POLİTİKA YAPICILAR İŞ BİRLİĞİ İÇİNDE HAREKET ETMELİ
Ayrıca Afrika Hastalık Kontrol ve Önleme Merkezleri (Africa CDC), Aspen Pharmacare ve Covid-19 Aşı Küresel Erişim (COVAX) tesisi arasında Güney Afrika J&J aşısının tedariki ve dağıtımı için olası bir anlaşmayla ilgili devam eden müzakereleri de etkileyecek. FDA'nın duyurusunu, diğer yargı mercileri üzerindeki etkilerini dikkate almadan veya uygun şekilde yanıt verebilmeleri için onlara önceden bildirimde bulunmadan yapması özellikle rahatsız edicidir. Güney Afrika Sağlık Ürünleri Düzenleme Kurumu, halka aşının güvenliği ve etkinliği konusunda güven veren bir bildiri yayınlamış olsa da bölgesel sonuçları olan bir karar bölgesel bir yaklaşım gerektirir. Afrika CDC'si FDA'nın kararını önceden bilseydi, kıta genelinde beklenen endişeleri giderebilirdi. İleriye bakıldığında, yakın zamanda kurulan Afrika İlaç Ajansı (AMA) bu tür bölgesel eylemlerde bulunabilir. Afrika CDC ile birlikte çalışan iyi işleyen bir AMA, kıtanın başka yerlerdeki düzenleyici kararlara hızlı kanıta dayalı yanıtlar sağlama kapasitesini geliştirecektir.

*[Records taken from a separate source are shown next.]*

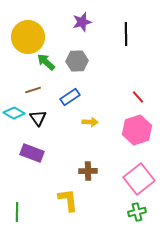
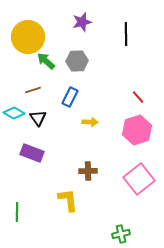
green arrow: moved 1 px up
blue rectangle: rotated 30 degrees counterclockwise
green cross: moved 16 px left, 22 px down
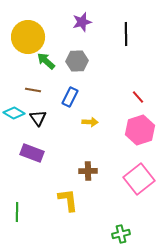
brown line: rotated 28 degrees clockwise
pink hexagon: moved 3 px right
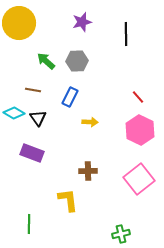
yellow circle: moved 9 px left, 14 px up
pink hexagon: rotated 16 degrees counterclockwise
green line: moved 12 px right, 12 px down
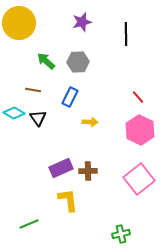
gray hexagon: moved 1 px right, 1 px down
purple rectangle: moved 29 px right, 15 px down; rotated 45 degrees counterclockwise
green line: rotated 66 degrees clockwise
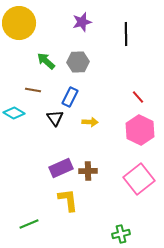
black triangle: moved 17 px right
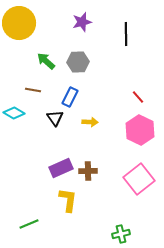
yellow L-shape: rotated 15 degrees clockwise
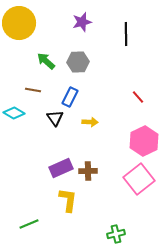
pink hexagon: moved 4 px right, 11 px down; rotated 8 degrees clockwise
green cross: moved 5 px left
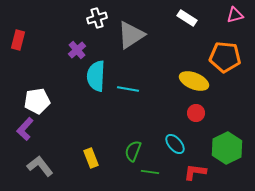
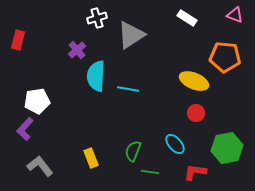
pink triangle: rotated 36 degrees clockwise
green hexagon: rotated 16 degrees clockwise
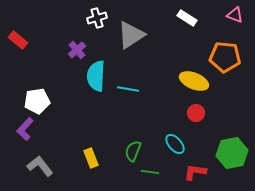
red rectangle: rotated 66 degrees counterclockwise
green hexagon: moved 5 px right, 5 px down
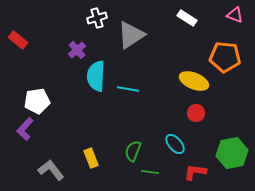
gray L-shape: moved 11 px right, 4 px down
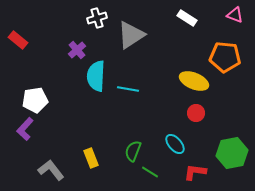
white pentagon: moved 2 px left, 1 px up
green line: rotated 24 degrees clockwise
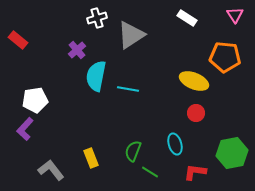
pink triangle: rotated 36 degrees clockwise
cyan semicircle: rotated 8 degrees clockwise
cyan ellipse: rotated 25 degrees clockwise
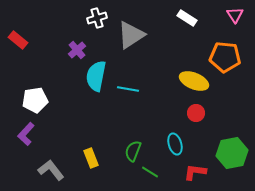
purple L-shape: moved 1 px right, 5 px down
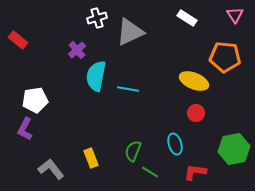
gray triangle: moved 1 px left, 3 px up; rotated 8 degrees clockwise
purple L-shape: moved 1 px left, 5 px up; rotated 15 degrees counterclockwise
green hexagon: moved 2 px right, 4 px up
gray L-shape: moved 1 px up
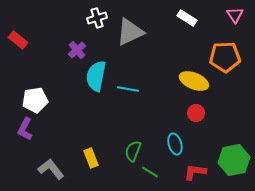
orange pentagon: rotated 8 degrees counterclockwise
green hexagon: moved 11 px down
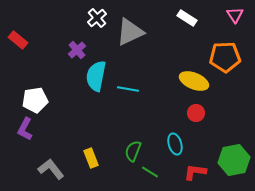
white cross: rotated 24 degrees counterclockwise
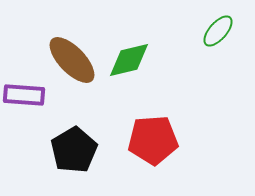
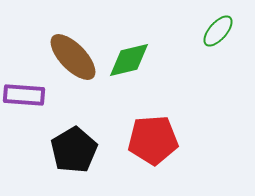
brown ellipse: moved 1 px right, 3 px up
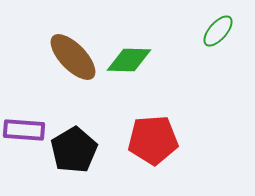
green diamond: rotated 15 degrees clockwise
purple rectangle: moved 35 px down
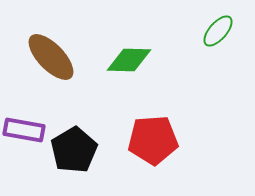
brown ellipse: moved 22 px left
purple rectangle: rotated 6 degrees clockwise
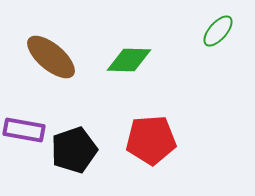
brown ellipse: rotated 6 degrees counterclockwise
red pentagon: moved 2 px left
black pentagon: rotated 12 degrees clockwise
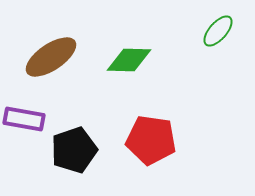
brown ellipse: rotated 74 degrees counterclockwise
purple rectangle: moved 11 px up
red pentagon: rotated 12 degrees clockwise
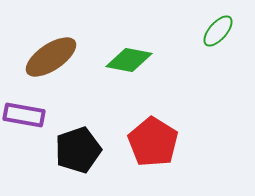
green diamond: rotated 9 degrees clockwise
purple rectangle: moved 4 px up
red pentagon: moved 2 px right, 2 px down; rotated 24 degrees clockwise
black pentagon: moved 4 px right
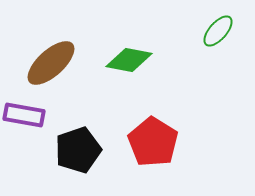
brown ellipse: moved 6 px down; rotated 8 degrees counterclockwise
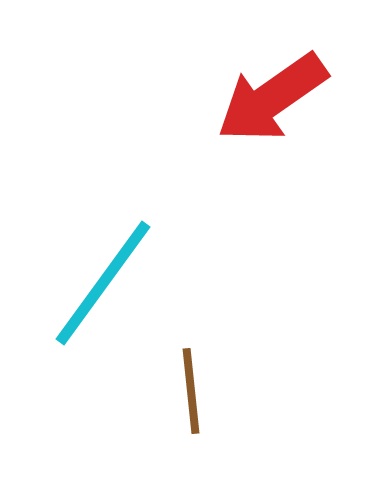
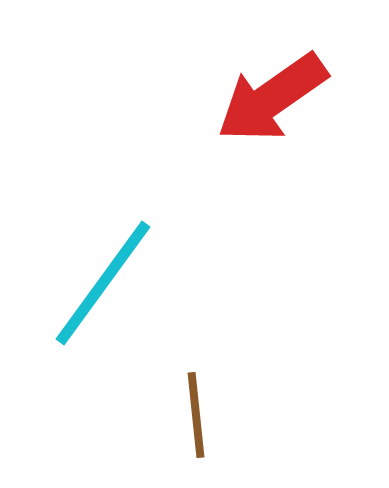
brown line: moved 5 px right, 24 px down
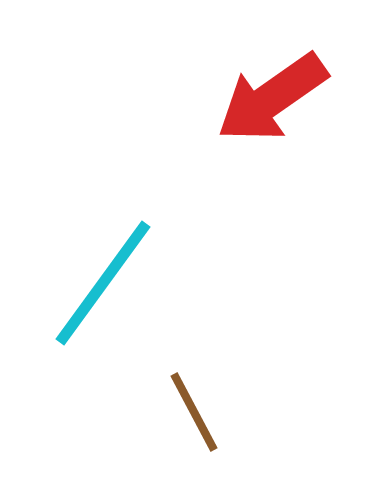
brown line: moved 2 px left, 3 px up; rotated 22 degrees counterclockwise
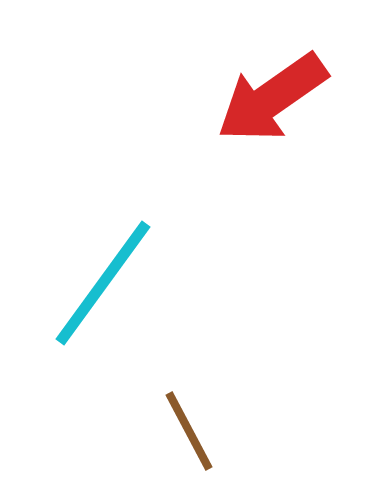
brown line: moved 5 px left, 19 px down
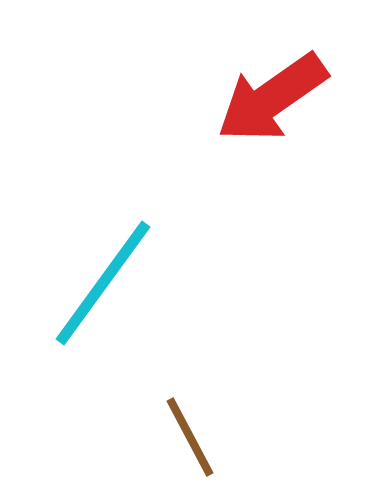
brown line: moved 1 px right, 6 px down
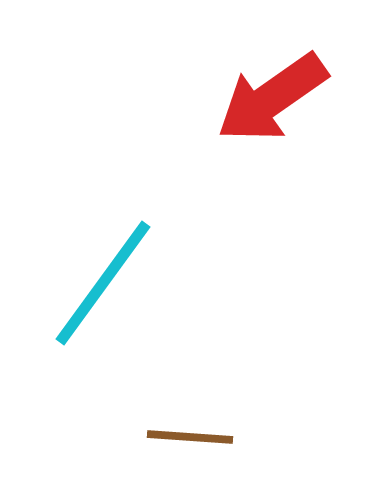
brown line: rotated 58 degrees counterclockwise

Son olarak, bu bölüm, liderlerin ve politika yapıcıların sürekli olarak başkalarının bakış açılarını dikkate almadıkları ve eylemlerinin kendi sınırlarının ötesinde geniş kapsamlı etkileri olduğunu kabul etmedikleri Küresel Kuzey'deki daha geniş bir sorunun belirtisidir. Afrikalılar küresel vatandaşlardır ve bilgilerini Avrupalılar ve Kuzey Amerikalılarla aynı medya kaynaklarından alırlar. Bu nedenle, bağlamlarıyla ilgili olmayabilecek mesajlardan etkilenirler. Örneğin 2021'de bazı Avrupa Birliği (AB) ülkelerinin Oxford-AstraZeneca Covid-19 aşısını askıya alması Afrika'daki talebi vurdu ve muhtemelen binlerce cana mal oldu.
FDA, Birleşik Krallık İlaç ve Sağlık Ürünleri Düzenleme Kurumu ve Avrupa İlaç Ajansı gibi katı düzenleyici kurumların uzmanlığı dünya çapında tanınmakta ve saygı duyulmaktadır. Bu nedenle bu kurumlar, özellikle küresel bir pandeminin ortasında, kararlarının daha geniş ve istenmeyen sonuçlarını göz önünde bulundurmalıdır. FDA'nın yakın zamanda J&J Covid-19 aşısı üzerindeki kısıtlamaları sıkılaştırması, ABD veya Küresel Kuzey'deki başka bir otorite tarafından sağlıkla ilgili bir duyurunun Afrika için geniş kapsamlı sonuçları olduğu ilk kez değil ve bu son olmayacak. Covid-19'u ve gelecekteki pandemileri etkin bir şekilde yönetmek için politika yapıcılar, bu tür kararların sıklığını azaltmak ve etkisini azaltmak için şimdi iş birliği yapmalıdır.